Could you repeat word for word only the lines from the one containing "Look at this image. Show" to the last line of the data below?

◆ **Material provided**
------------------------
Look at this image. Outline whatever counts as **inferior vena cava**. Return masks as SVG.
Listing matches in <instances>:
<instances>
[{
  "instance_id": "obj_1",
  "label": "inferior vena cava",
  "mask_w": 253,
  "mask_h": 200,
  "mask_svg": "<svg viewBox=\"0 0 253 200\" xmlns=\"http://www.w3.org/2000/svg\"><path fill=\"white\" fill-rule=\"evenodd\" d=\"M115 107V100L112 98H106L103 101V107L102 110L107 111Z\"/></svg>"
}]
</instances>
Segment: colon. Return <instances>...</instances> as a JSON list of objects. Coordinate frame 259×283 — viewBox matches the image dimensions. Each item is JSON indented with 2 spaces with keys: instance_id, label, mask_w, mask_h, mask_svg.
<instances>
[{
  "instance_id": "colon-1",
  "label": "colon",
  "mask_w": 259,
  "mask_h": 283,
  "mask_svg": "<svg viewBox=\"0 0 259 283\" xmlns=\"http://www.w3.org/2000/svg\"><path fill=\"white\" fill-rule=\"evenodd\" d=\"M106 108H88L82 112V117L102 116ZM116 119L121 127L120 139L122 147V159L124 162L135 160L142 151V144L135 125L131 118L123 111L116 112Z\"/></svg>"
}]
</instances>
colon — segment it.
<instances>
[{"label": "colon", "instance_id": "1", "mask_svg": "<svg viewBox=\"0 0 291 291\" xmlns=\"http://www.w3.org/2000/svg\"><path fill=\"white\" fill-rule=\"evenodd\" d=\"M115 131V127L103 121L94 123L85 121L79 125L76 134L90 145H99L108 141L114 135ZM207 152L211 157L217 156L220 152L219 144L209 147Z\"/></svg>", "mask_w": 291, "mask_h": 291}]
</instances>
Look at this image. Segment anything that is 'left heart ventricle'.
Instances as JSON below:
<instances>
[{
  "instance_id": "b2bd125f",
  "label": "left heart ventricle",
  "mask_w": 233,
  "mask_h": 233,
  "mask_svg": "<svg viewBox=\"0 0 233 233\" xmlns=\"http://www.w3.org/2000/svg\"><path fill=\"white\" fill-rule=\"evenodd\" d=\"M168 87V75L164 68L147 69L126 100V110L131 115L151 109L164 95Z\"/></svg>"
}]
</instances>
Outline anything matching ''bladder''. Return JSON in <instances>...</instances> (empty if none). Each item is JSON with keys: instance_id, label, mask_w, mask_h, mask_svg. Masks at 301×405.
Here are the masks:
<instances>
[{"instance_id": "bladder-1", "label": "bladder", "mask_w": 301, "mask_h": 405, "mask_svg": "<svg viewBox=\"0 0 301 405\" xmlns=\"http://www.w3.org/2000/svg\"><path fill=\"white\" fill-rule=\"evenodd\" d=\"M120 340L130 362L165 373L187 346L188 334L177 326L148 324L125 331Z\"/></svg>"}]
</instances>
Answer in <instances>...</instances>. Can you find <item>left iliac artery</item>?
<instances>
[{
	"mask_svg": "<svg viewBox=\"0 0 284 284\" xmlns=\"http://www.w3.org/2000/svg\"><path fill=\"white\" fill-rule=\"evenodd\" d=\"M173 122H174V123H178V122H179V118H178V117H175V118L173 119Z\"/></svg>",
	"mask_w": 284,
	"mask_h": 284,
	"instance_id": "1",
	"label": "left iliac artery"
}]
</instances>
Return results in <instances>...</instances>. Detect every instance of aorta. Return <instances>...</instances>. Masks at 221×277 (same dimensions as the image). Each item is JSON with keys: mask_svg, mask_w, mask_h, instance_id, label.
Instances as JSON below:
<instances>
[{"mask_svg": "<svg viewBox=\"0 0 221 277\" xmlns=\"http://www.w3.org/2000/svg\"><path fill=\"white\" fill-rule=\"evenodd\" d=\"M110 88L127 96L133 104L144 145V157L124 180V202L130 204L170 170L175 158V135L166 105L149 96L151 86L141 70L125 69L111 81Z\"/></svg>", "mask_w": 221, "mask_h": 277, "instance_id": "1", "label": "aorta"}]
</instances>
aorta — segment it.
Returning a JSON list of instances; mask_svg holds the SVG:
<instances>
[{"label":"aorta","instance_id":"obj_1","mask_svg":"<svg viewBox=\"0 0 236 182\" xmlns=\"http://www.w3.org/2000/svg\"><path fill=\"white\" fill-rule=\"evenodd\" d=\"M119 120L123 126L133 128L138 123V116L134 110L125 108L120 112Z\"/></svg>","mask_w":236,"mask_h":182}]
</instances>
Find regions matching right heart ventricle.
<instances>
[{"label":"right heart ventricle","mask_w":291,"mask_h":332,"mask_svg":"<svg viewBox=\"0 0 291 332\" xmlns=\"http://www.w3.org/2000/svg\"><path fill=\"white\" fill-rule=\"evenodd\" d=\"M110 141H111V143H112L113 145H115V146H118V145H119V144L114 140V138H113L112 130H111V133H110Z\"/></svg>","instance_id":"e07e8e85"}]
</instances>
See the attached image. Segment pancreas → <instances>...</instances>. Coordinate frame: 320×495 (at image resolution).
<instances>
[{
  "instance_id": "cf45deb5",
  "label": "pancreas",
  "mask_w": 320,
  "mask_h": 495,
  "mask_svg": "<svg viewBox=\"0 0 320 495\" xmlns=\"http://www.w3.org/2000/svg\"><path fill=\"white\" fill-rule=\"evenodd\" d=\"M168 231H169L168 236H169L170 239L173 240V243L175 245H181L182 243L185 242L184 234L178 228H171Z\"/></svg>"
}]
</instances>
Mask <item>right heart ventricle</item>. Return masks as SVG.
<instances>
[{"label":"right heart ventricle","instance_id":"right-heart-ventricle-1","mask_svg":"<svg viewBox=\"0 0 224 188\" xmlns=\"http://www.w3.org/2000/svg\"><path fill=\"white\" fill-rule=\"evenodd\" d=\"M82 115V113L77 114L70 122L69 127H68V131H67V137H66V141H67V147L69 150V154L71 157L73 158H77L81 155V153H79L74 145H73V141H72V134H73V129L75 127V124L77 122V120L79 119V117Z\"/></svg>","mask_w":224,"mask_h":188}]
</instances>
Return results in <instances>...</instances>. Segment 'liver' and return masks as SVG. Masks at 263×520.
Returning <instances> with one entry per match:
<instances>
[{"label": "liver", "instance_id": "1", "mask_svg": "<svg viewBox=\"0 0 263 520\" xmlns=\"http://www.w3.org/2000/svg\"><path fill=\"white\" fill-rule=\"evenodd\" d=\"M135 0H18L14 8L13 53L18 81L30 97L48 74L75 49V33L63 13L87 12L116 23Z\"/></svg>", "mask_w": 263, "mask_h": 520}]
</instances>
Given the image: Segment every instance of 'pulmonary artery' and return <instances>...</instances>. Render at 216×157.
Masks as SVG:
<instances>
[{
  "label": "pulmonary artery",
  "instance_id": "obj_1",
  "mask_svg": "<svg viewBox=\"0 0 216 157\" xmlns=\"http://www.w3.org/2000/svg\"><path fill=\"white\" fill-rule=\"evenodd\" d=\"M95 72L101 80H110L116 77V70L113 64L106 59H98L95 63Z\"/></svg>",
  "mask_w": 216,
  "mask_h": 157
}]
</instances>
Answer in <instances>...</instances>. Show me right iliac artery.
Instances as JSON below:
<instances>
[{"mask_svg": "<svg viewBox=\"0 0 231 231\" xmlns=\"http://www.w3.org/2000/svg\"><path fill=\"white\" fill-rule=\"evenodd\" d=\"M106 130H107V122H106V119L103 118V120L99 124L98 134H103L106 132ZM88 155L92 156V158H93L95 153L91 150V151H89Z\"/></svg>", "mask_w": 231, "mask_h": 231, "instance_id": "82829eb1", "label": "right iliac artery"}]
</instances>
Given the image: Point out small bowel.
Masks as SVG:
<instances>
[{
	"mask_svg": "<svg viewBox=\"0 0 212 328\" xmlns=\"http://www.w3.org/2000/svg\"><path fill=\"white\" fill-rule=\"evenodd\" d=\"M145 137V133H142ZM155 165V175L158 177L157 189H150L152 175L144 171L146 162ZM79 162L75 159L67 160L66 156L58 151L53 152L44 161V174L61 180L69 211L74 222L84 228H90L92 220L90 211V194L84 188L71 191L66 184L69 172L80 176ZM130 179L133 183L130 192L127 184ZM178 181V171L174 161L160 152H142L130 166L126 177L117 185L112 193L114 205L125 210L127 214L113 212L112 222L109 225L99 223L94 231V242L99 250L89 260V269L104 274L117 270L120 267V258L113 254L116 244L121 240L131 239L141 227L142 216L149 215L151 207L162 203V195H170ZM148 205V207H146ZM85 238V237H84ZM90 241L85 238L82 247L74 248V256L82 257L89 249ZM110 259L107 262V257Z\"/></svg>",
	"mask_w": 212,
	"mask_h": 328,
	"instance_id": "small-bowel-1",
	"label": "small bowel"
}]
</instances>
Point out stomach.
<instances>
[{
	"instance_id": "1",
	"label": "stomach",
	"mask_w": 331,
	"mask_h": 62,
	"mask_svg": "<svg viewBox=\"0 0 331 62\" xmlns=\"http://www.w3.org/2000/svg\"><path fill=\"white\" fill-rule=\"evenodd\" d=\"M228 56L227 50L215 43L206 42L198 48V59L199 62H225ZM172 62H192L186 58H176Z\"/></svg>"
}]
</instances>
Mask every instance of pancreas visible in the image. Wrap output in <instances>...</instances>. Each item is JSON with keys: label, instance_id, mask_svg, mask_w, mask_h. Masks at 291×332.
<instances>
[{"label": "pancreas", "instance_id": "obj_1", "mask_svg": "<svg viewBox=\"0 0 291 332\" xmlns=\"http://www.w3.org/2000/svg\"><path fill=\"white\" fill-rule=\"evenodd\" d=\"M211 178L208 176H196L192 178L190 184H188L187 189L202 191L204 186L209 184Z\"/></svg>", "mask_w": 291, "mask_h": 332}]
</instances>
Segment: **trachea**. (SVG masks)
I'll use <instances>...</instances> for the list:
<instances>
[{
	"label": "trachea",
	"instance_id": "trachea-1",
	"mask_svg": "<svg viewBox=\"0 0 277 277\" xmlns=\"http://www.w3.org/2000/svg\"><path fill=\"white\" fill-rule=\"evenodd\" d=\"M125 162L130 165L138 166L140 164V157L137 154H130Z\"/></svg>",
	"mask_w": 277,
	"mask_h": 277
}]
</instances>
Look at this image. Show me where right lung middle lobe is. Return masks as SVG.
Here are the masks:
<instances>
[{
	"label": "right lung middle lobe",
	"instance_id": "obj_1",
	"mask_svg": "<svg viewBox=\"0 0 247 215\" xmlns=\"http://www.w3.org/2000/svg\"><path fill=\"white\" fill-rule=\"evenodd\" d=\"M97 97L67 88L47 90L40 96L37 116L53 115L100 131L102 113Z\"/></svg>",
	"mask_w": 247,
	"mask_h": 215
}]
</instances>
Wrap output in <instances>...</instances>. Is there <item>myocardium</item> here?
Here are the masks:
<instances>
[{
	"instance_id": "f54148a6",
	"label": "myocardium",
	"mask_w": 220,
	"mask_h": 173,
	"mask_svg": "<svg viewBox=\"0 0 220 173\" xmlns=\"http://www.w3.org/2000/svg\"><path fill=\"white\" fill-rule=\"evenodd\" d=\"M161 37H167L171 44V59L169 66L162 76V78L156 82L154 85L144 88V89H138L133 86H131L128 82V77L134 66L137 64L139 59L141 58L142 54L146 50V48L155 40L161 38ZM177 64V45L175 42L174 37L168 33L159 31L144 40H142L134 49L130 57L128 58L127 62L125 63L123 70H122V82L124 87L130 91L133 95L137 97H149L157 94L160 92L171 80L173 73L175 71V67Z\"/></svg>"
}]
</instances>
------------------------
◆ **Task response**
Look at this image. Show me where right lung middle lobe is. Return masks as SVG.
Here are the masks:
<instances>
[{
	"label": "right lung middle lobe",
	"instance_id": "obj_1",
	"mask_svg": "<svg viewBox=\"0 0 247 215\" xmlns=\"http://www.w3.org/2000/svg\"><path fill=\"white\" fill-rule=\"evenodd\" d=\"M97 97L67 88L47 90L40 96L37 116L53 115L100 131L102 113Z\"/></svg>",
	"mask_w": 247,
	"mask_h": 215
}]
</instances>
Wrap output in <instances>...</instances>. Is there <item>myocardium</item> here?
Here are the masks:
<instances>
[{
	"instance_id": "f54148a6",
	"label": "myocardium",
	"mask_w": 220,
	"mask_h": 173,
	"mask_svg": "<svg viewBox=\"0 0 220 173\" xmlns=\"http://www.w3.org/2000/svg\"><path fill=\"white\" fill-rule=\"evenodd\" d=\"M161 37H167L171 44V59L169 66L162 76V78L156 82L154 85L144 88V89H138L133 86H131L128 82V77L134 66L137 64L139 59L141 58L142 54L146 50V48L155 40L161 38ZM177 64V45L175 42L174 37L168 33L159 31L144 40H142L134 49L130 57L128 58L127 62L125 63L123 70H122V82L124 87L130 91L133 95L137 97H149L157 94L160 92L171 80L173 73L175 71V67Z\"/></svg>"
}]
</instances>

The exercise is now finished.